Chagossians lose UK Court challenge
The UK Divisional Court last week found against the Chagossians’ challenge to the UK government’s 2016 decision to refuse to support or permit the resettlement of their Chagos Islands homeland.
The case, brought by Chagos Refugees Group leader Olivier Bancoult and fellow native-born Chagossian Solange Horeau, challenged the legality of the government’s decision on a number of grounds. In particular, the challenge was made to the lawfulness of the failure to permit resettlement, the decision to offer a £40m ‘Support Package’ to the Chagossian community and the “implicit decision” not to remove the ban on Chagossians living in their homeland.
Mr Bancoult has stated it is “distressing” to hear the court’s verdict while “Chagossian human rights are still being violated.” But he added that nonetheless “even Chagossians are more determined to fight for their human rights” and highlighted that “we, the Chagossian community will never give up”.
Ms Horeau also stated that this was a “devastating blow” but said that “we will fight on to try to hold the UK Government to account for their shameful actions.”
In one notable part of the judgement, the Judges state “This is not a case where fundamental rights are affected... This is because this Court has to proceed on the basis that the legal rights which existed previously have been extinguished at least by the 2004 Orders.”

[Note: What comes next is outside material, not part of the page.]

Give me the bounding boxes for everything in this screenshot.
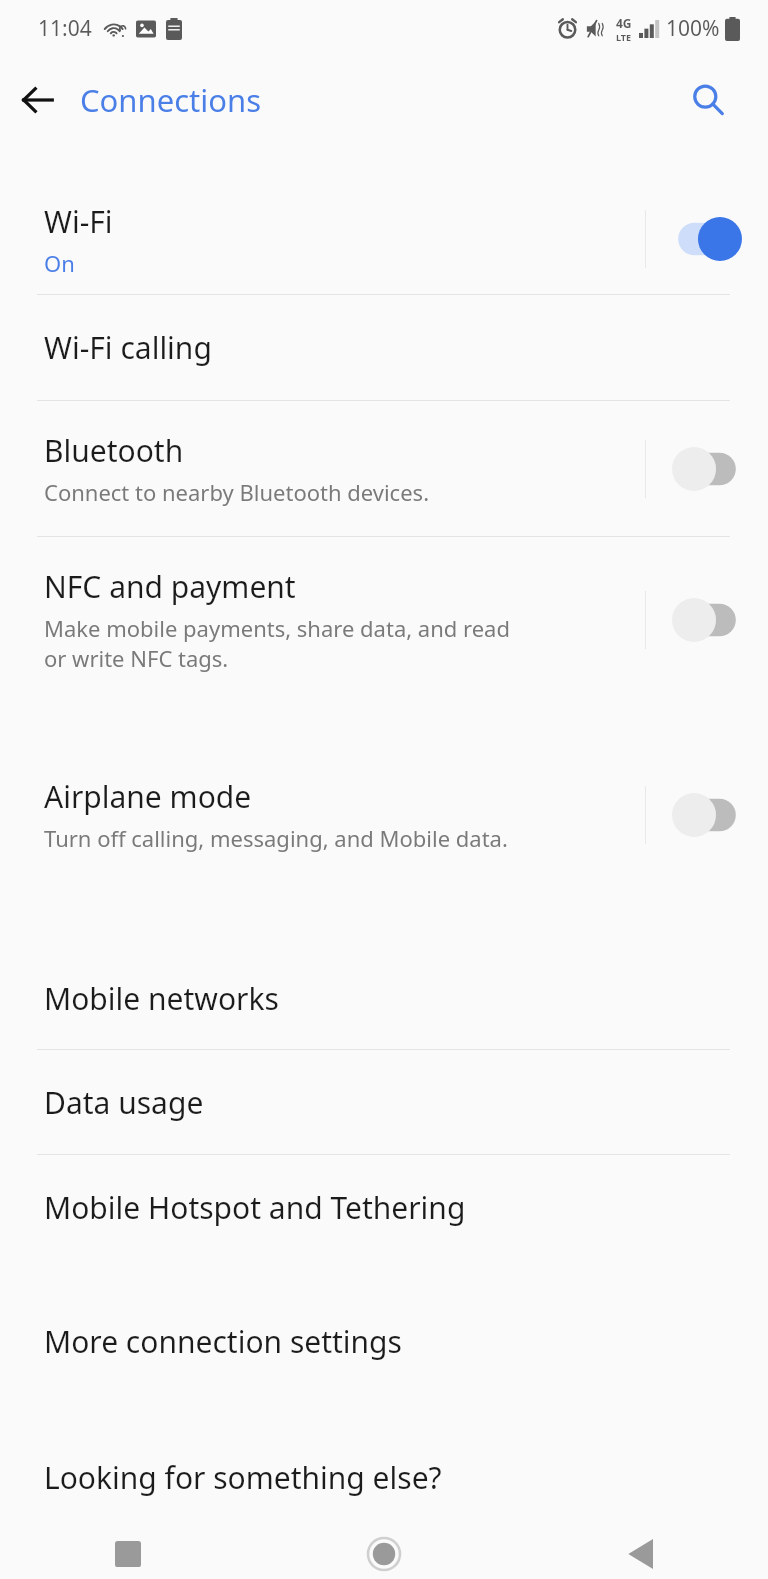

The 2004 Orders-in-Council referred to were a new legal ban on Chagossians living in their homeland, after a successful legal challenge to the original deportation. They were brought in without any Parliamentary vote or scrutiny, and effectively exiled Chagossians for a second time. It’s shameful that these orders can still be thought to “extinguish” Chagossian human rights.
Everyone at UK Chagos Support Association sends our respect, sympathy and admiration to all involved in the long legal struggle for justice. We know the fight does not end here and we must all continue to support the Chagossian people in their efforts to win the simple, fundamental right to live in their homeland.